Irish novelist, noted for his experimental use of language in such works as Ulysses (1922) and Finnegans Wake (1939). Throughout his career Joyce was dogged by rejections from publishers, suppression by censors, attacks by critics and misunderstanding by readers. Although he and his family spent most of their time abroad, his country of birth always remained basic to his writings.
James Augustus Aloysius Joyce was born in Dublin to a fairly poor middle-class family, he was educated at two Jesuit schools, Clongowes Wood College in Kildare and Belvedere College in Dublin. He later thanked the Jesuits for teaching him to think straight although he rejected their religious instruction. After graduating in 1902 he travelled to Paris, where he worked as a journalist, teacher and other various occupations. After a year he returned to Ireland as his mother was dying. Soon after her death Joyce left Dublin with Nora Barnacle, a chambermaid (they eventually married in 1931), staying in Pola, Austria and Trieste. Their years in Trieste were poverty-stricken, but productive, and they both loved the city where they lived at a number of different addresses.

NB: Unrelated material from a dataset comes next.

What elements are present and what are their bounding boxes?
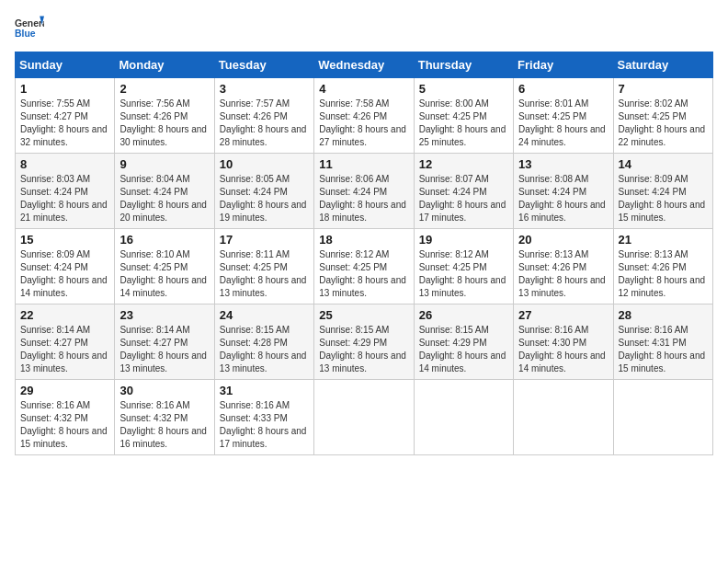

It was during this period that he wrote most of Dubliners (1914) and A Portrait of the Artist as a Young Man, together with the play, Exiles (1918) and a large part of Ulysses. They moved to Zurich during World War I and then to Paris in 1920. In the 1930s he was beset by family worries-his daughter was diagnosed as schizophrenic in 1932- and his own deteriorating eyesight. At the outbreak of World War II he was forced to return to Zurich, where he died on January 13th, 1941.